Nanotechnology is a relatively new, but rapidly expanding field, where tiny devices and molecular-scale tools offer exciting possibilities for manipulating cells and their components. Now researchers, copying the tactics used by viruses to evade the immune system, have created the first nanodevices that survive the body’s immune defenses. The achievement supplies a missing piece to the puzzle of how to use nanodevices at the cellular level.

Scientists at Harvard’s Wyss Institute for Biologically Inspired Engineering in Boston, MA, say their DNA nanodevice has successfully completed its first pilot mission.

Writing in ACS Nano, they conclude the accomplishment provides “a platform for the engineering of sophisticated, translation-ready DNA nanodevices.”

Such “smart DNA nanorobots” could use logic to diagnose diseases like cancer earlier than current approaches can. They could also target drugs directly to chosen tumors, or even manufacture them on the spot.

Senior author William Shih, an associate professor of Biological Chemistry and Molecular Pharmacology at Harvard Medical School, says:

We’re mimicking virus functionality to eventually build therapeutics that specifically target cells.”

The researchers believe the same cloaking method could be used to make artificial containers or “protocells” that could detect toxins in drinking water, or pathogens in food.

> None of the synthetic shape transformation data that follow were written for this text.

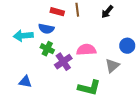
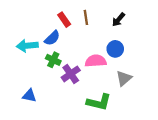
red rectangle: (57, 12) -> (64, 20), turned 40
blue semicircle: (46, 29) -> (52, 38), turned -56
blue circle: (127, 46) -> (115, 49), moved

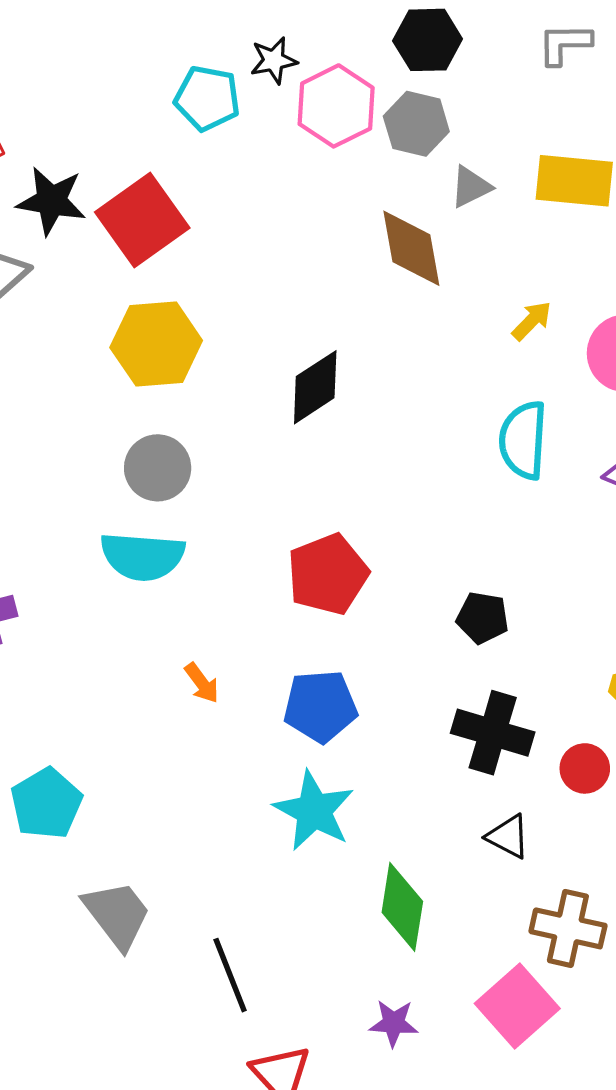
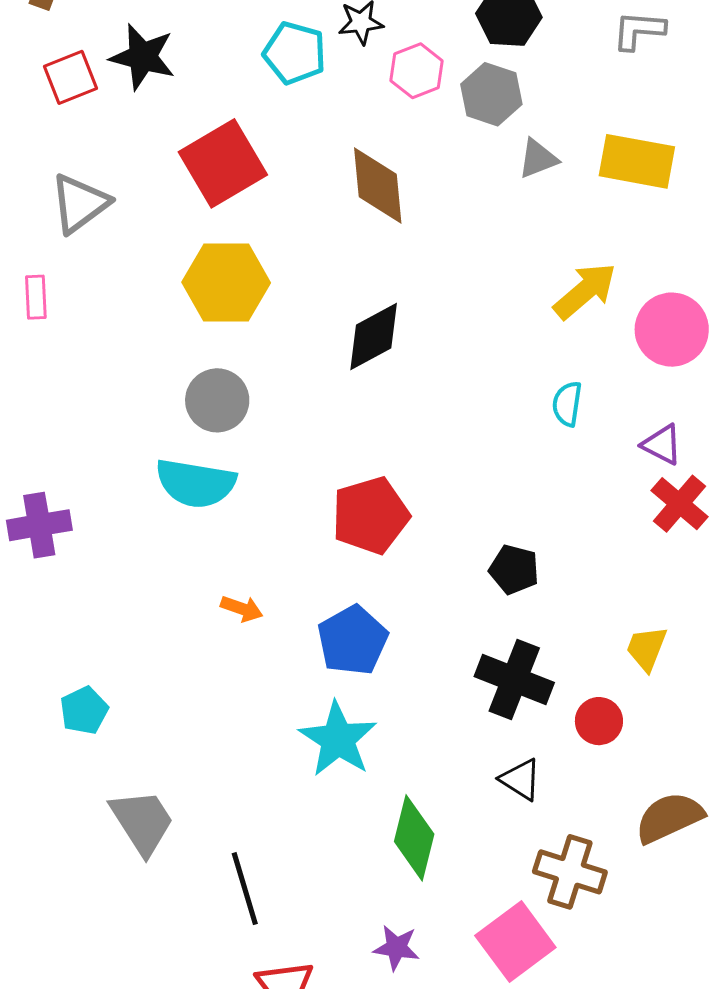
pink hexagon: (336, 106) -> (417, 71), size x0.7
black star: (51, 201) -> (143, 57), moved
brown diamond: (411, 248) -> (378, 186), moved
yellow arrow: (532, 321) -> (585, 291), size x1.6
cyan semicircle: (523, 440) -> (567, 404), size x0.6
orange arrow: (202, 683) -> (242, 609), turned -39
blue pentagon: (320, 706) -> (353, 640), turned -30
cyan pentagon: (46, 803) -> (84, 710), size x0.7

DNA is mostly known for its role as a conveyor of genetic information. But the researchers behind this latest study are looking at it differently – they see DNA as a 3D building material. They take strands of DNA and program them to fold into shapes, reminiscent of the Japanese paper-folding art of origami.

Specifically, they use their nanoscale origami skills to create DNA devices that are increasingly complex in shape, and approaching the intricacy of the molecular machinery found in cells.

The team is effectively building tiny robots out of DNA. These DNA nanorobots are capable of several functions: they can sense their environment, work out how to respond, then do something useful like trigger a chemical reaction, perform a movement or generate a mechanical force.

Such devices are not new. For example, in 2012, researchers at the Wyss Institute reported how they devised origami DNA nanorobots that target cancer cells and deliver instructions that make them commit suicide.

Also that year, scientists at Massachusetts Institute of Technology revealed how they devised nano-factories that could make drugs at tumor sites. Their nanoparticles produce proteins when ultraviolet light shines on them.

Share on Pinterest
An enveloped virus (left) coats itself with lipid as part of its life cycle. New lipid-coated DNA nanodevices (right) closely resemble those viruses and evade the immune defenses of mice.
Image credit: Steven Perrault/Harvard’s Wyss Institute

However, what has been missing is a way for nanorobots to evade the immune system – or at least hide from it long enough to be able to do their job. When Prof. Shih and colleagues injected nanorobots into the bloodstream of mice, their immune systems quickly found and digested them.

Prof. Shih, who is also an associate professor of Cancer Biology at the Dana-Farber Cancer Institute, says, that led them to ask, “How could we protect our particles from getting chewed up?”

They found the answer in nature. A virus hides from the host immune system with the help of a cloaking device. The virus protects its genome inside a solid protein coat covered in an oily protein – a double layer of phospholipid – identical to that contained in membranes surrounding the host’s living cells.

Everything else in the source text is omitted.